Stored data entries
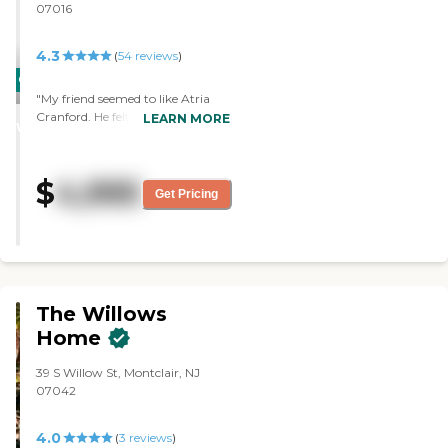
07016
4.3
(
54
reviews
)
CARING
"My friend seemed to like Atria
STARS
Cranford. He felt it was more
LEARN MORE
WINNER
upscale than the other place. Our
experience with the staff was very
good. They're very nice. The
$
4,995
facility was very, very good. It was
Get Pricing
a good layout. We toured two
different rooms, a deluxe studio,
and a basic studio. The deluxe
studio was much nicer."
The Willows
Home
39 S Willow St, Montclair, NJ
07042
4.0
(
3
reviews
)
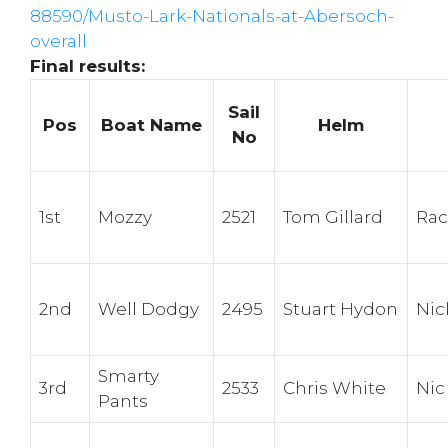
88590/Musto-Lark-Nationals-at-Abersoch-
overall
Final results:
Sail
Pos
Boat Name
Helm
No
1st
Mozzy
2521
Tom Gillard
Rac
2nd
Well Dodgy
2495
Stuart Hydon
Nic
Smarty
3rd
2533
Chris White
Nic
Pants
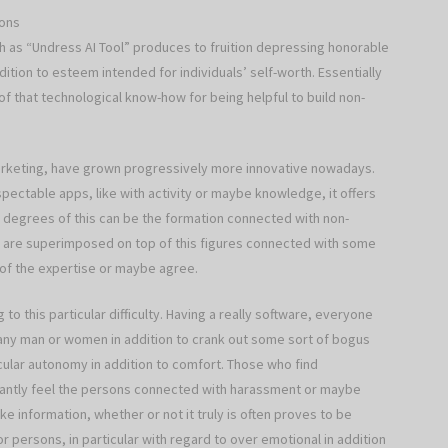
ions
 as “Undress AI Tool” produces to fruition depressing honorable
addition to esteem intended for individuals’ self-worth. Essentially
f that technological know-how for being helpful to build non-
keting, have grown progressively more innovative nowadays.
ectable apps, like with activity or maybe knowledge, it offers
degrees of this can be the formation connected with non-
ly are superimposed on top of this figures connected with some
 of the expertise or maybe agree.
to this particular difficulty. Having a really software, everyone
 any man or women in addition to crank out some sort of bogus
ticular autonomy in addition to comfort. Those who find
antly feel the persons connected with harassment or maybe
ke information, whether or not it truly is often proves to be
or persons, in particular with regard to over emotional in addition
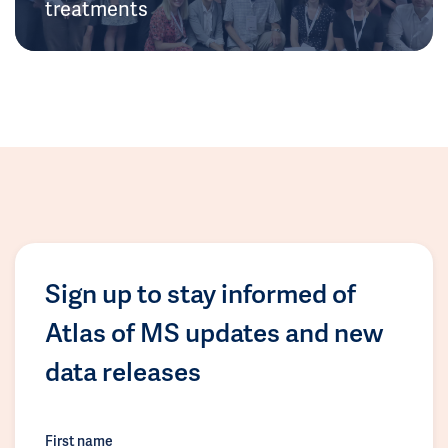
treatments
Sign up to stay informed of
Atlas of MS updates and new
data releases
First name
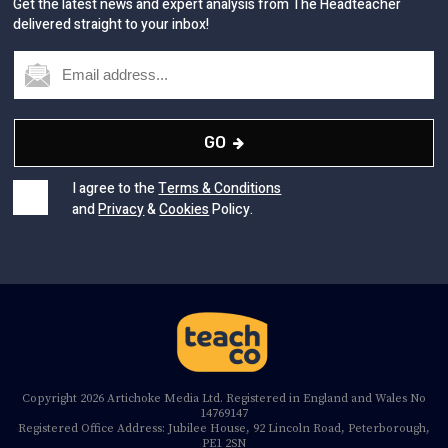
Get the latest news and expert analysis from The Headteacher
delivered straight to your inbox!
GO
I agree to the
Terms & Conditions
and
Privacy
&
Cookies
Policy.
Copyright 2026 Artichoke Media Ltd. Registered in England and Wales No
14769147
Registered Office Address: Jubilee House, 92 Lincoln Road, Peterborough,
PE1 2SN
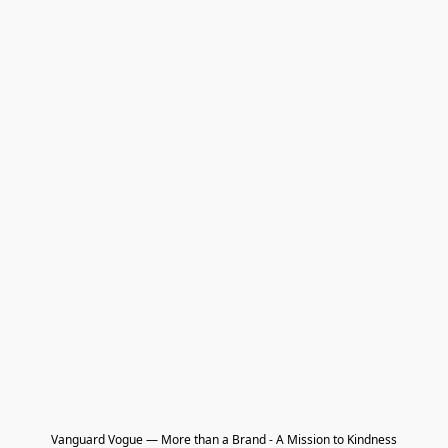
Vanguard Vogue — More than a Brand - A Mission to Kindness
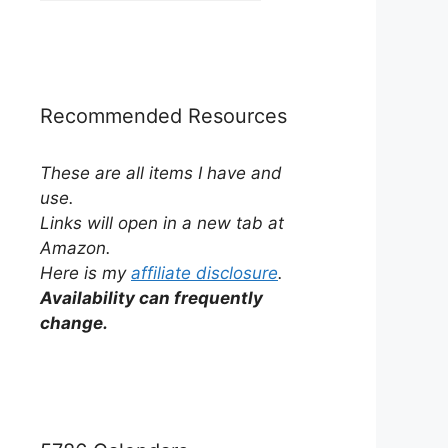
by
Category
Recommended Resources
These are all items I have and
use.
Links will open in a new tab at
Amazon.
Here is my
affiliate disclosure
.
Availability can frequently
change.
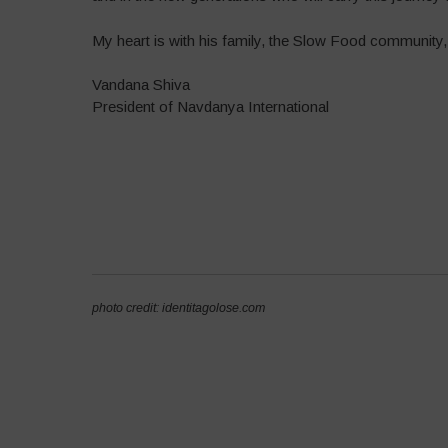
My heart is with his family, the Slow Food community,
Vandana Shiva
President of Navdanya International
photo credit: identitagolose.com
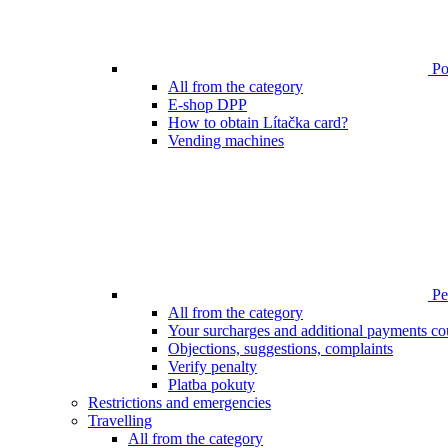
Poi
All from the category
E-shop DPP
How to obtain Lítačka card?
Vending machines
Pen
All from the category
Your surcharges and additional payments co
Objections, suggestions, complaints
Verify penalty
Platba pokuty
Restrictions and emergencies
Travelling
All from the category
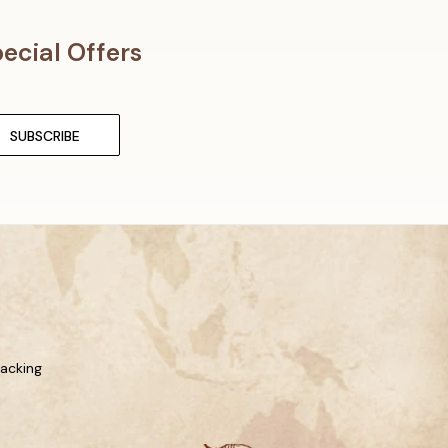
ecial Offers
racking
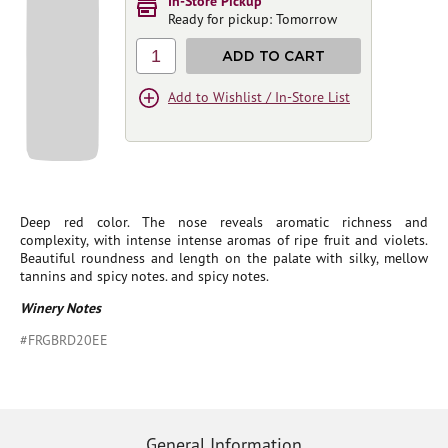
In-Store Pickup
Ready for pickup: Tomorrow
1
ADD TO CART
Add to Wishlist / In-Store List
Deep red color. The nose reveals aromatic richness and
complexity, with intense intense aromas of ripe fruit and violets.
Beautiful roundness and length on the palate with silky, mellow
tannins and spicy notes. and spicy notes.
Winery Notes
#FRGBRD20EE
General Information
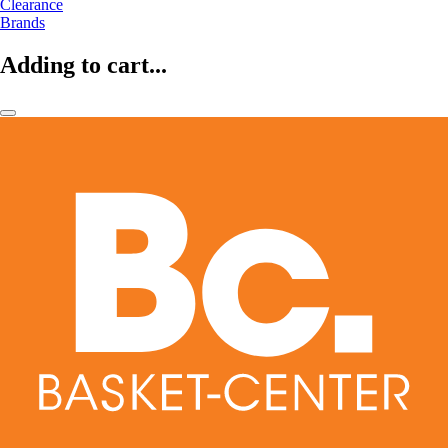
Clearance
Brands
Adding to cart...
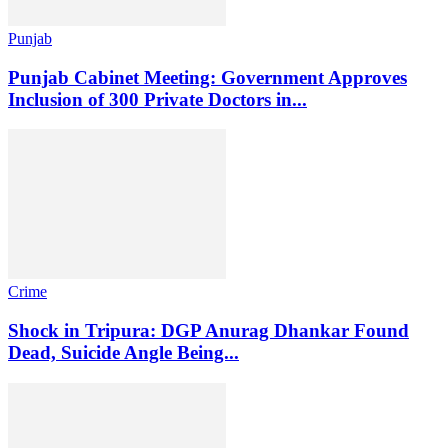
Punjab
Punjab Cabinet Meeting: Government Approves
Inclusion of 300 Private Doctors in...
Crime
Shock in Tripura: DGP Anurag Dhankar Found
Dead, Suicide Angle Being...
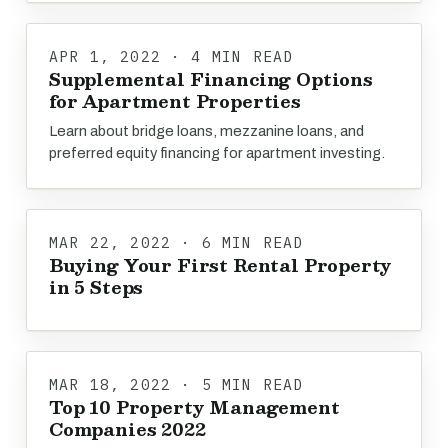
APR 1, 2022 · 4 MIN READ
Supplemental Financing Options
for Apartment Properties
Learn about bridge loans, mezzanine loans, and
preferred equity financing for apartment investing.
MAR 22, 2022 · 6 MIN READ
Buying Your First Rental Property
in 5 Steps
MAR 18, 2022 · 5 MIN READ
Top 10 Property Management
Companies 2022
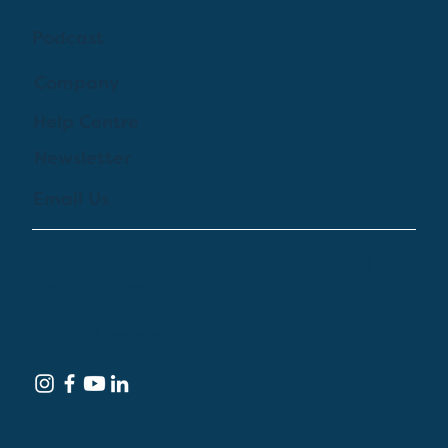
Podcast
Company
Help Centre
Newsletter
Email Us
© 2024 by Treehouse Digital Health Inc. All
Rights Reserved
Terms of Service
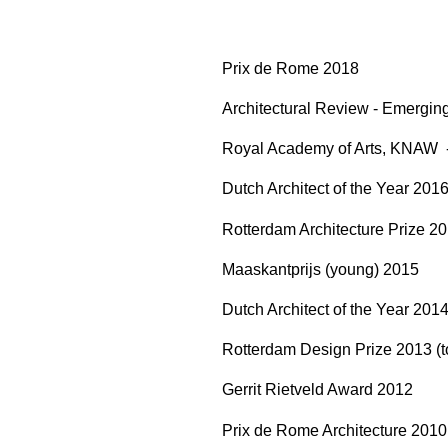
Prix de Rome 2018
Architectural Review - Emergin
Royal Academy of Arts, KNAW
Dutch Architect of the Year 201
Rotterdam Architecture Prize 2
Maaskantprijs (young) 2015
Dutch Architect of the Year 201
Rotterdam Design Prize 2013 (to
Gerrit Rietveld Award 2012
Prix de Rome Architecture 201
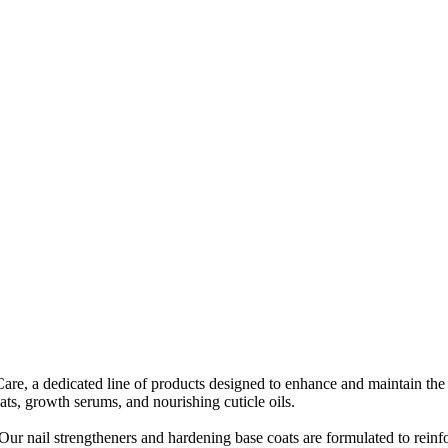
Care, a dedicated line of products designed to enhance and maintain the
ats, growth serums, and nourishing cuticle oils.
Our nail strengtheners and hardening base coats are formulated to reinf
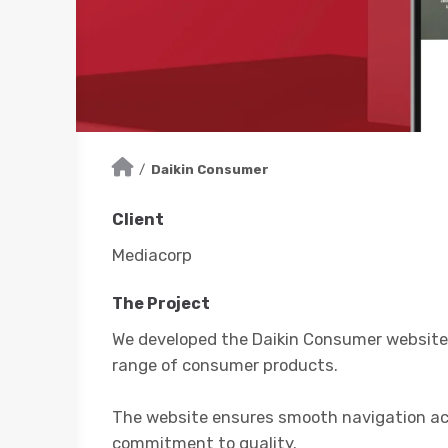
/
Daikin Consumer
Client
Mediacorp
The Project
We developed the Daikin Consumer website 
range of consumer products.
The website ensures smooth navigation acro
commitment to quality.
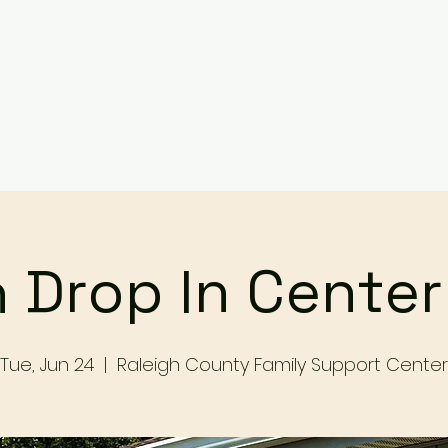
Services
Events
Contact Us
Make a Referral / 
 Drop In Cente
Tue, Jun 24
  |  
Raleigh County Family Support Center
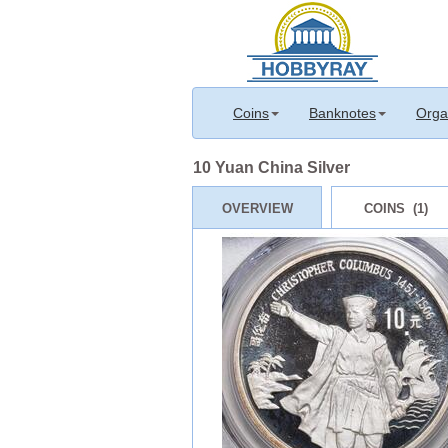
Coins
Banknotes
Orga
10 Yuan China Silver
OVERVIEW
COINS (1)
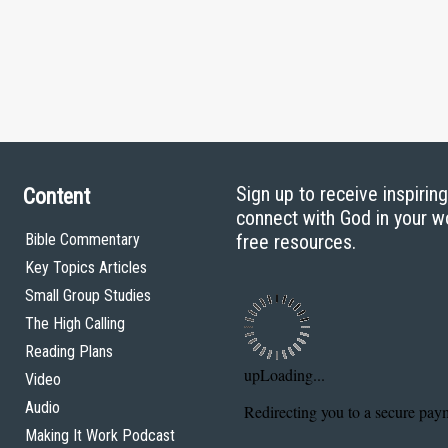
Sign up to receive inspirin
Content
connect with God in your w
Bible Commentary
free resources.
Key Topics Articles
Small Group Studies
The High Calling
Reading Plans
Video
Audio
Making It Work Podcast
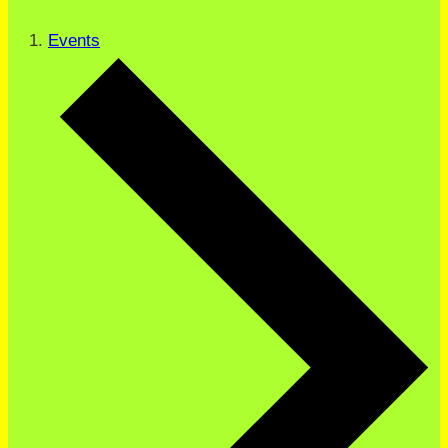
Events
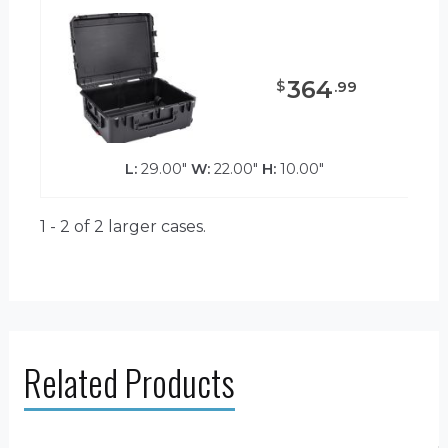
364
$
.
99
L:
29.00"
W:
22.00"
H:
10.00"
1 - 2 of 2
larger cases.
Related Products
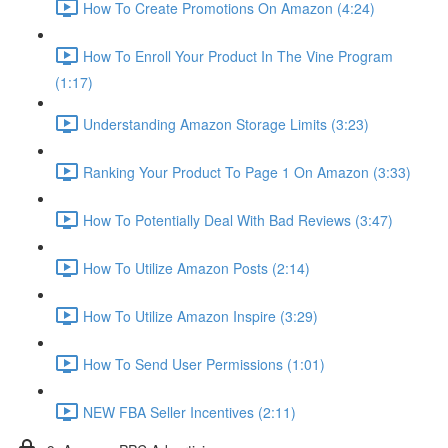
How To Create Promotions On Amazon (4:24)
How To Enroll Your Product In The Vine Program
(1:17)
Understanding Amazon Storage Limits (3:23)
Ranking Your Product To Page 1 On Amazon (3:33)
How To Potentially Deal With Bad Reviews (3:47)
How To Utilize Amazon Posts (2:14)
How To Utilize Amazon Inspire (3:29)
How To Send User Permissions (1:01)
NEW FBA Seller Incentives (2:11)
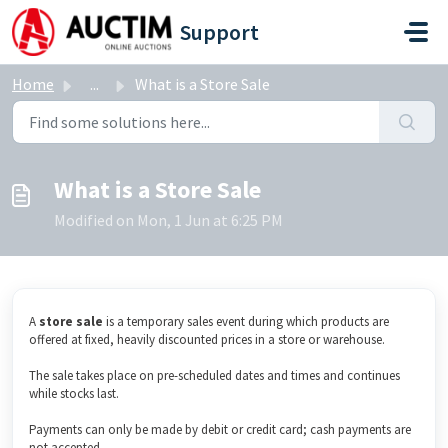
Skip to main content
Support
Home
...
What is a Store Sale
What is a Store Sale
Modified on Mon, 1 Jun at 6:25 PM
A
s
tore sale
is a temporary sales event during which products are
offered at fixed, heavily discounted prices in a store or warehouse.
The sale takes place on pre-scheduled dates and times and continues
while stocks last.
Payments can only be made by debit or credit card; cash payments are
not accepted.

Activity> Give the preceding data back exactly, minus every picture.

Solution to the exercise>
07016
4.3
(
54
reviews
)
CARING
"My friend seemed to like Atria
STARS
Cranford. He felt it was more
LEARN MORE
WINNER
upscale than the other place. Our
experience with the staff was very
good. They're very nice. The
$
4,995
facility was very, very good. It was
Get Pricing
a good layout. We toured two
different rooms, a deluxe studio,
and a basic studio. The deluxe
studio was much nicer."
The Willows
Home
39 S Willow St, Montclair, NJ
07042
4.0
(
3
reviews
)
88590/Musto-Lark-Nationals-at-Abersoch-
overall
Final results:
Sail
Pos
Boat Name
Helm
No
1st
Mozzy
2521
Tom Gillard
Rac
2nd
Well Dodgy
2495
Stuart Hydon
Nic
Smarty
3rd
2533
Chris White
Nic
Pants
ions
 as “Undress AI Tool” produces to fruition depressing honorable
addition to esteem intended for individuals’ self-worth. Essentially
f that technological know-how for being helpful to build non-
keting, have grown progressively more innovative nowadays.
ectable apps, like with activity or maybe knowledge, it offers
degrees of this can be the formation connected with non-
ly are superimposed on top of this figures connected with some
 of the expertise or maybe agree.
to this particular difficulty. Having a really software, everyone
 any man or women in addition to crank out some sort of bogus
ticular autonomy in addition to comfort. Those who find
antly feel the persons connected with harassment or maybe
ke information, whether or not it truly is often proves to be
or persons, in particular with regard to over emotional in addition
treatments
Sign up to stay informed of
Atlas of MS updates and new
data releases
First name
Get the latest news and expert analysis from The Headteacher
delivered straight to your inbox!
GO
I agree to the
Terms & Conditions
and
Privacy
&
Cookies
Policy.
Copyright 2026 Artichoke Media Ltd. Registered in England and Wales No
14769147
Registered Office Address: Jubilee House, 92 Lincoln Road, Peterborough,
PE1 2SN
Vanguard Vogue — More than a Brand - A Mission to Kindness
by
Category
Recommended Resources
These are all items I have and
use.
Links will open in a new tab at
Amazon.
Here is my
affiliate disclosure
.
Availability can frequently
change.
My heart is with his family, the Slow Food community,
Vandana Shiva
President of Navdanya International
photo credit: identitagolose.com
Poi
All from the category
E-shop DPP
How to obtain Lítačka card?
Vending machines
Pen
All from the category
Your surcharges and additional payments co
Objections, suggestions, complaints
Verify penalty
Platba pokuty
Restrictions and emergencies
Travelling
All from the category
ecial Offers
racking
In-Store Pickup
Ready for pickup: Tomorrow
1
ADD TO CART
Add to Wishlist / In-Store List
Deep red color. The nose reveals aromatic richness and
complexity, with intense intense aromas of ripe fruit and violets.
Beautiful roundness and length on the palate with silky, mellow
tannins and spicy notes. and spicy notes.
Winery Notes
#FRGBRD20EE
General Information
Clearance
Brands
Adding to cart...
Punjab
Punjab Cabinet Meeting: Government Approves
Inclusion of 300 Private Doctors in...
Crime
Shock in Tripura: DGP Anurag Dhankar Found
Dead, Suicide Angle Being...
APR 1, 2022 · 4 MIN READ
Supplemental Financing Options
for Apartment Properties
Learn about bridge loans, mezzanine loans, and
preferred equity financing for apartment investing.
MAR 22, 2022 · 6 MIN READ
Buying Your First Rental Property
in 5 Steps
MAR 18, 2022 · 5 MIN READ
Top 10 Property Management
Companies 2022
Podcast
Company
Help Centre
Newsletter
Email Us
© 2024 by Treehouse Digital Health Inc. All
Rights Reserved
Terms of Service
Prix de Rome 2018
Architectural Review - Emergin
Royal Academy of Arts, KNAW
Dutch Architect of the Year 201
Rotterdam Architecture Prize 2
Maaskantprijs (young) 2015
Dutch Architect of the Year 201
Rotterdam Design Prize 2013 (to
Gerrit Rietveld Award 2012
Prix de Rome Architecture 201
Care, a dedicated line of products designed to enhance and maintain the
ats, growth serums, and nourishing cuticle oils.
Our nail strengtheners and hardening base coats are formulated to reinf
/
Daikin Consumer
Client
Mediacorp
The Project
We developed the Daikin Consumer website 
range of consumer products.
The website ensures smooth navigation acro
commitment to quality.
Services
Events
Contact Us
Make a Referral / 
 Drop In Cente
Tue, Jun 24
  |  
Raleigh County Family Support Center
Coins
Banknotes
Orga
10 Yuan China Silver
OVERVIEW
COINS (1)
Sign up to receive inspirin
Content
connect with God in your w
Bible Commentary
free resources.
Key Topics Articles
Small Group Studies
The High Calling
Reading Plans
Video
Audio
Making It Work Podcast
Events
364
$
.
99
L:
29.00"
W:
22.00"
H:
10.00"
1 - 2 of 2
larger cases.
Related Products
How To Create Promotions On Amazon (4:24)
How To Enroll Your Product In The Vine Program
(1:17)
Understanding Amazon Storage Limits (3:23)
Ranking Your Product To Page 1 On Amazon (3:33)
How To Potentially Deal With Bad Reviews (3:47)
How To Utilize Amazon Posts (2:14)
How To Utilize Amazon Inspire (3:29)
How To Send User Permissions (1:01)
NEW FBA Seller Incentives (2:11)
Skip to main content
Support
Home
...
What is a Store Sale
What is a Store Sale
Modified on Mon, 1 Jun at 6:25 PM
A
s
tore sale
is a temporary sales event during which products are
offered at fixed, heavily discounted prices in a store or warehouse.
The sale takes place on pre-scheduled dates and times and continues
while stocks last.
Payments can only be made by debit or credit card; cash payments are
not accepted.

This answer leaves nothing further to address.